Work order
In the copy, include every entry exactly but none of its images.

[Extracted page text data]
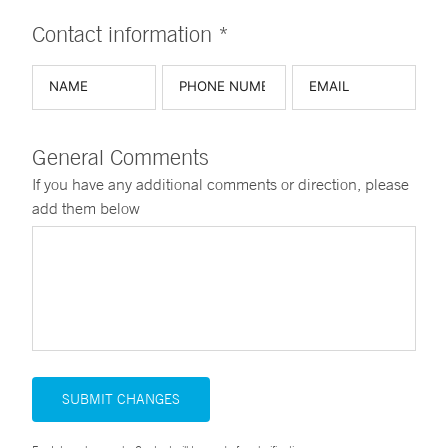
Contact information *
General Comments
If you have any additional comments or direction, please
add them below
SUBMIT CHANGES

Written solution
Contact information *
General Comments
If you have any additional comments or direction, please
add them below
SUBMIT CHANGES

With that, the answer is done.